WORK INSTRUCTION:
Each line of the data below that includes the string "dans" must be copied.

DATA EXTRACT:
▽
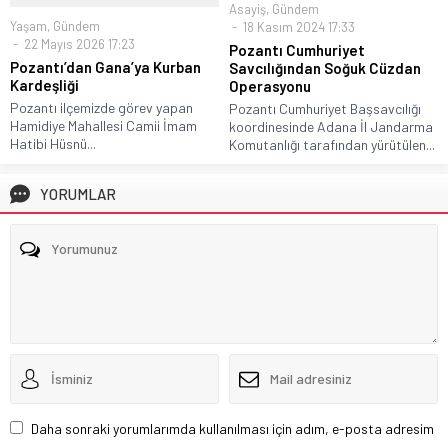
Asayiş
,
Gündem
Yaşam
,
Gündem
18 Kasım 2024 17:33
22 Mayıs 2026 17:23
Pozantı Cumhuriyet
Pozantı’dan Gana’ya Kurban
Savcılığından Soğuk Cüzdan
Kardeşliği
Operasyonu
Pozantı ilçemizde görev yapan
Pozantı Cumhuriyet Başsavcılığı
Hamidiye Mahallesi Camii İmam
koordinesinde Adana İl Jandarma
Hatibi Hüsnü...
Komutanlığı tarafından yürütülen...
YORUMLAR
Daha sonraki yorumlarımda kullanılması için adım, e-posta adresim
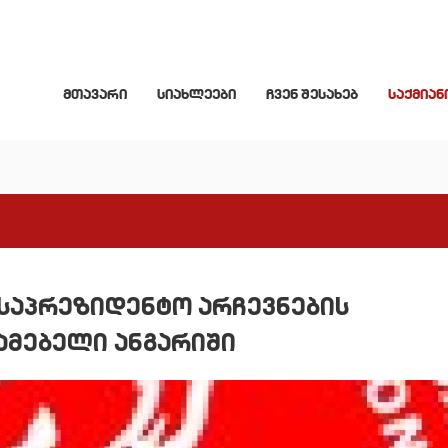
მთავარი
სიახლეები
ჩვენ შესახებ
საქმიან
 საპრეზიდენტო არჩევნების
ამებელი ანგარიში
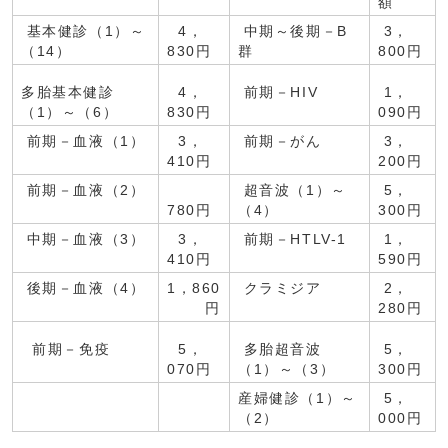
額
基本健診（1）～
4，
中期～後期－B
3，
（14）
830円
群
800円
多胎基本健診
4，
前期－HIV
1，
（1）～（6）
830円
090円
前期－血液（1）
3，
前期－がん
3，
410円
200円
前期－血液（2）
超音波（1）～
5，
780円
（4）
300円
中期－血液（3）
3，
前期－HTLV-1
1，
410円
590円
後期－血液（4）
1，860
クラミジア
2，
円
280円
前期－免疫
5，
多胎超音波
5，
070円
（1）～（3）
300円
産婦健診（1）～
5，
（2）
000円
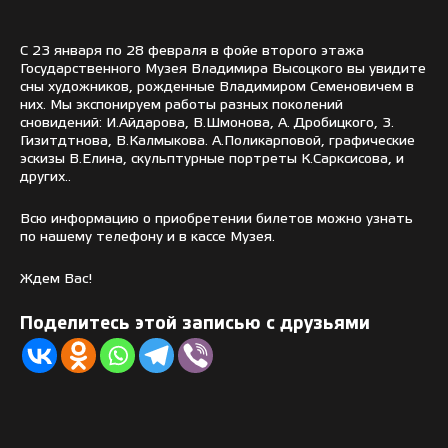
С 23 января по 28 февраля в фойе второго этажа
Государственного Музея Владимира Высоцкого вы увидите
сны художников, рожденные Владимиром Семеновичем в
них. Мы экспонируем работы разных поколений
сновидений: И.Айдарова, В.Шмонова, А. Дробицкого, З.
Гизитдтнова, В.Калмыкова. А.Поликарповой, графические
эскизы В.Елина, скульптурные портреты К.Сарксисова, и
других..
Всю информацию о приобретении билетов можно узнать
по нашему телефону и в кассе Музея.
Ждем Вас!
Поделитесь этой записью с друзьями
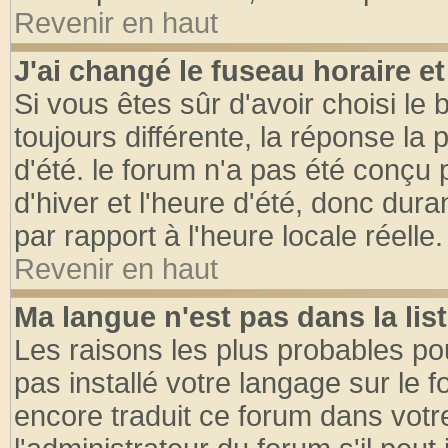
Revenir en haut
J'ai changé le fuseau horaire et
Si vous êtes sûr d'avoir choisi le 
toujours différente, la réponse la 
d'été. le forum n'a pas été conçu
d'hiver et l'heure d'été, donc dura
par rapport à l'heure locale réelle.
Revenir en haut
Ma langue n'est pas dans la list
Les raisons les plus probables pou
pas installé votre langage sur le 
encore traduit ce forum dans vot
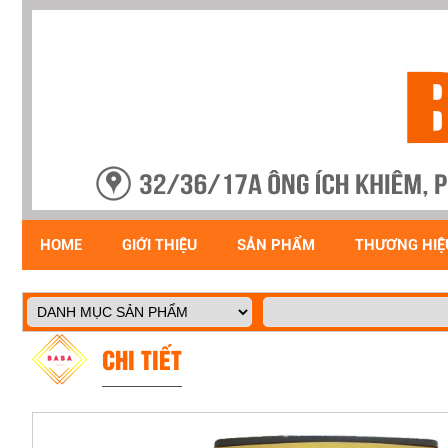
HOME
GIỚI THIỆU
SẢN PHẨM
THƯƠNG HIỆ
CHI TIẾT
△
FINAL ANSWER:
Ma langue n'est pas dans la list
encore traduit ce forum dans vot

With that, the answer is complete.